Consider the impact so far on 401(k) plans. Nearly 85 percent of U.S. stock funds posted gains of more than 10 percent for the year through Tuesday.
A year ago during that same time, about 2 percent of the mutual funds that invest in U.S. stocks had such strong gains, according to data from Morningstar.
"Many of the most beaten-down stocks have come back strongly," said Russel Kinnel, director of fund research for Morningstar.
And what lesson can we learn from that turnaround?
"It can be dangerous to read too much into one year's performance because next year it could easily flip," Kinnel said.
Do individuals believe this rally will last -- especially after seeing the Dow Jones Industrial Average climb above 13,000 during the first quarter of 2012? Not quite.
Christopher Ruth, chief market strategist for Comerica Asset Management Group in Birmingham, said he spoke at a breakfast in Dallas late last month and one man said he was scared to see the Dow around 13,000.
Some investors fear, Ruth said, that the stock market rally went "too far, too fast, too soon."
Lately, Wall Street is talking less about double-dip recessions and more about a double-dose of above-average gains for stocks.
The Standard & Poor's 500 rose 11.4 percent in the fourth quarter of 2011 and gained 12 percent for the first quarter.
Will stocks tank now?
Ruth said he wouldn't assume that the second quarter will be a bad one for investors.
"It could very well be that this momentum carries forward," Ruth said.
Sam Stovall, chief equity strategist at S&P Capital IQ, a research firm, wrote in a report that since 1947, there were eight times that the S&P 500 was up more than 10 percent in a first quarter.
What happened after those strong, early starts?
As for the second quarter, he said, the S&P 500 gained another 3.3 percent on average and the index rose in price six of the eight times.
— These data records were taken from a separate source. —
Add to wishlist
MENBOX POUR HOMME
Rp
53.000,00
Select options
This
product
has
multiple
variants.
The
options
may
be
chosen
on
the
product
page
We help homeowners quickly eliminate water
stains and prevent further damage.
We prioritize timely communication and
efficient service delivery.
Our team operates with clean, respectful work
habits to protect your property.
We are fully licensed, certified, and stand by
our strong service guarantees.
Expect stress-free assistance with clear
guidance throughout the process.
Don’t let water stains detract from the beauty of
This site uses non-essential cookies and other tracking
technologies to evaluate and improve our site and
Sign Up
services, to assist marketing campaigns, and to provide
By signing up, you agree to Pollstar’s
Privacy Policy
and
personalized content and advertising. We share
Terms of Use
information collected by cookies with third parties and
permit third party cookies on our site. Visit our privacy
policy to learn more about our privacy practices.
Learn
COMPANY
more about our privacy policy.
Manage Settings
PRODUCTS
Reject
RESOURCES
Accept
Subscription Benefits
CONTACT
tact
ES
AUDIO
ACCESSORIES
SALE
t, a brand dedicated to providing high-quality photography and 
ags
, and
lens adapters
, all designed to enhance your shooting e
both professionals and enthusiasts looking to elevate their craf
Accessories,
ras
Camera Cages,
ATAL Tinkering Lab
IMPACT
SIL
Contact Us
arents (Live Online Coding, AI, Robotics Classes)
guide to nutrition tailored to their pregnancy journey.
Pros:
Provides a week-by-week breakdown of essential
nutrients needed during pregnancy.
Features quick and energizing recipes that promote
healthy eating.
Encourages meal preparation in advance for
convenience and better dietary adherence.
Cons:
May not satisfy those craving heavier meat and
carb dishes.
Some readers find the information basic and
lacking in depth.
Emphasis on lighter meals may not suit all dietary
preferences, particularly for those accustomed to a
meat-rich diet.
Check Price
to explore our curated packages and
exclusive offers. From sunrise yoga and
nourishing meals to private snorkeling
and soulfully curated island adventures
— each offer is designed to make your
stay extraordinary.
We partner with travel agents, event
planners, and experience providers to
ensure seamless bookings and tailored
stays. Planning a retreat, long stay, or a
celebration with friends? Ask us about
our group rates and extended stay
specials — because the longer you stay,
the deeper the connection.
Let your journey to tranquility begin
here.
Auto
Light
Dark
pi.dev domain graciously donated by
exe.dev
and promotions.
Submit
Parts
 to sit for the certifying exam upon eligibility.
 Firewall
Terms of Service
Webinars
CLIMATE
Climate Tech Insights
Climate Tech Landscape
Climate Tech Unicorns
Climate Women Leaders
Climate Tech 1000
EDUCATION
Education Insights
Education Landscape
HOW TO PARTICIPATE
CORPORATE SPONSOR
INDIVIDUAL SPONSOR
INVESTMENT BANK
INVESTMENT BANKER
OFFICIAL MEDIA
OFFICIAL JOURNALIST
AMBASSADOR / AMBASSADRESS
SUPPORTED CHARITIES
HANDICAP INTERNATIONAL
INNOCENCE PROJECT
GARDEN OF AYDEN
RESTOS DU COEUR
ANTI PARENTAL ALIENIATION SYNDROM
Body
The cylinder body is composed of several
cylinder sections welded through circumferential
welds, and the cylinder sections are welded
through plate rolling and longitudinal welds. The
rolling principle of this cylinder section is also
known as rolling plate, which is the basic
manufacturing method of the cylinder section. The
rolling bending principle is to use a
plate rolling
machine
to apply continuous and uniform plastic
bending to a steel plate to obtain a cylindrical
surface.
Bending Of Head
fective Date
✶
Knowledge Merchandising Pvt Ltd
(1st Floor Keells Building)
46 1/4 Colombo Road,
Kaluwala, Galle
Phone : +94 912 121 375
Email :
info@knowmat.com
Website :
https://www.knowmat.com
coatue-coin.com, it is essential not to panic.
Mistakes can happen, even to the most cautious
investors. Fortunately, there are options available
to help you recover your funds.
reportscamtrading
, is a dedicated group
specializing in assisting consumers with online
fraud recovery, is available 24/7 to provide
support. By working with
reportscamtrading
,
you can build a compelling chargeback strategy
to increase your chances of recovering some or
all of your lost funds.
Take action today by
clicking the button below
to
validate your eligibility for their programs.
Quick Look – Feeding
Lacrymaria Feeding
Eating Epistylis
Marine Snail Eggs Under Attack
Yet if results are favorable in the second quarter, Stovall noted, it's usually because of a strong performance in April.
Some market watchers are indeed looking to see a spring pullback of some sort, possibly 5 percent or so.
But overall, other analysts remain optimistic.
No one seems to be seriously warning about the likelihood of a double-dip recession in the U.S. any longer.
The first quarter proved to be a good one for stocks, analysts said, because the dreaded debt crisis in Europe seems far more under control.
Risk, of course, hasn't been outlawed.
"The jury is still out on China," said said David Joy, chief market strategist at Ameriprise Financial.
Some say China is undergoing a major economic slowdown, and the risk exists that China's economic troubles could ignite a global recession.
"I ultimately think China will be fine," Joy said.
Anyone who drives a car, of course, can spot troubling signs, now that gas is $4 a gallon and higher.
Ruth said the U.S. economy would be able to withstand gas prices at this level or slightly higher. But the real risk would be high gas prices -- plus some sort of unknown second shock.
Later in the year, other issues could generate more concern and create more volatility for stocks, too.